A More Full-Featured Emacs company-mode Backend

Austin Bingham from Good With Computers

In the first article in this series we looked at how to define the simplest company-mode backend. [1] This backend drew completion candidates from a predefined list of options, and allowed you to do completion in buffers in fundamental mode. The main purpose of that article was to introduce the essential plumbing of a company-mode backend.

In this article we'll expand upon the work of the first, adding some useful UI elements like annotations and metadata. We'll also implement a rough form of fuzzy matching, wherein candidates will be presented to the user when they mostly match the prefix. After this article you'll know almost everything you need to know about writing company-mode backends, and you'll be in a great position to learn the rest on your own.

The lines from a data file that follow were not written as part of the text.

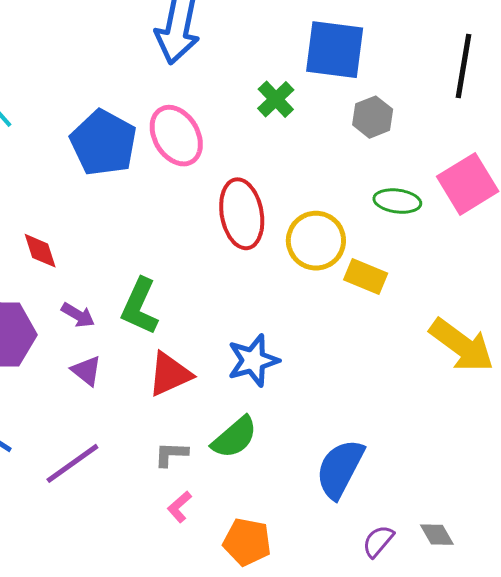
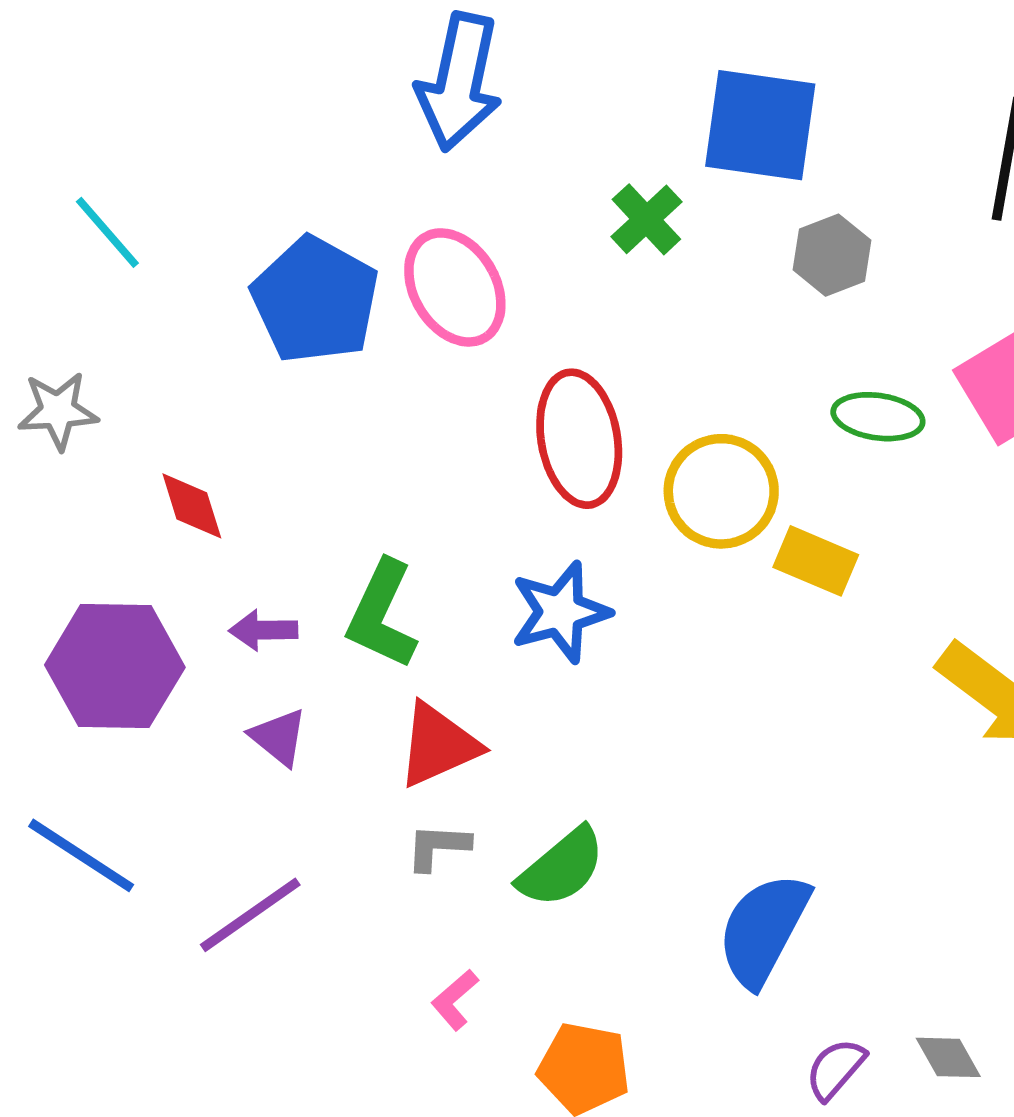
purple arrow: (78, 315) -> (263, 630), turned 148
blue star: (253, 360) -> (560, 612), moved
gray L-shape: (171, 454) -> (438, 847), moved

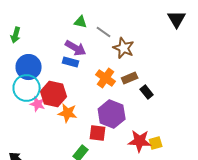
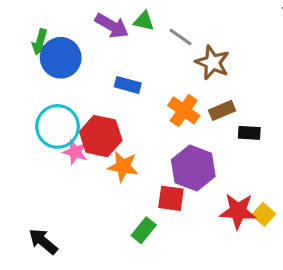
purple arrow: (76, 48) -> (112, 26), moved
blue circle: (29, 67) -> (61, 58), moved
black rectangle: (147, 92) -> (249, 133), turned -48
yellow square: (156, 143) -> (264, 214), turned -32

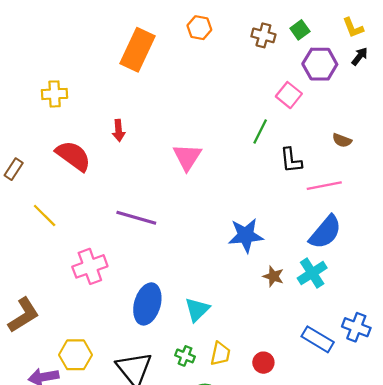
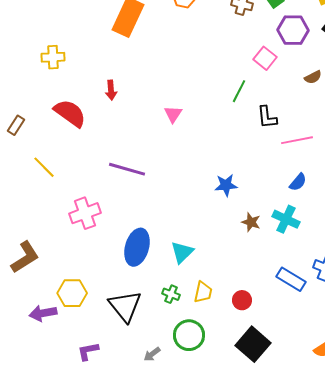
brown semicircle: (342, 140) -> (313, 77), moved, turned -48
pink triangle: (187, 157) -> (173, 114), size x0.7
blue semicircle: (325, 232) -> (298, 182), size x0.6
blue star: (246, 235) -> (226, 185), size x0.7
cyan cross: (312, 273) -> (286, 219), turned -32

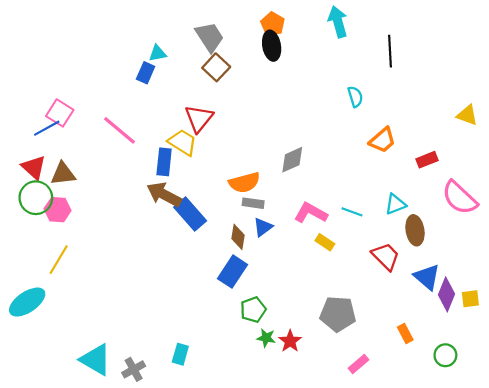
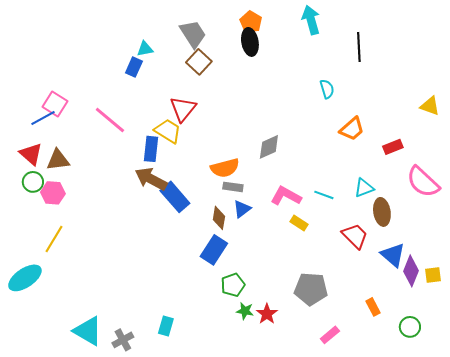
green circle: (36, 198) -> (33, 182), size x0.7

Most of what we'll be doing in the article revolves around handling completion candidate "metadata", data associated in some way with our completion candidates. In practice this kind of data covers things like documentation strings, function signatures, symbols types, and so forth, but for our purposes we'll simply associate some biographical data with the names in our completion set sample-completions.

company-mode provides affordances for displaying metadata as part of the completion process. For example, if your backend is showing completions for function names, you could display the currently-selected function's signature in the echo area. We'll develop a backend that displays a sentence about the selected candidate in the echo area, and we'll also display their initials as an annotation in the candidate selection popup menu.

Adding more data to our completion candidates

First we need to add some metadata to our existing completion candidates. To do this we'll use Emacs text properties. ((Text properties allow you to associate arbitrary data with strings. You can read about them here. Specifically, we use the special read syntax for text properties.)) For each completion candidate we define an :initials property containing their initials and a :summary property containing a one-sentence summary of the candidate. [2] To add these properties, update sample-completions to look like this:

(defconst sample-completions
  '(#("alan" 0 1
      (:initials
      "AMT"
      :summary
      (concat "Alan Mathison Turing, OBE, FRS (/ˈtjʊərɪŋ/ "
              "tewr-ing; 23 June 1912 – 7 June 1954) was a "
              "British mathematician, logician, cryptanalyst, "
              "philosopher, pioneering computer scientist, "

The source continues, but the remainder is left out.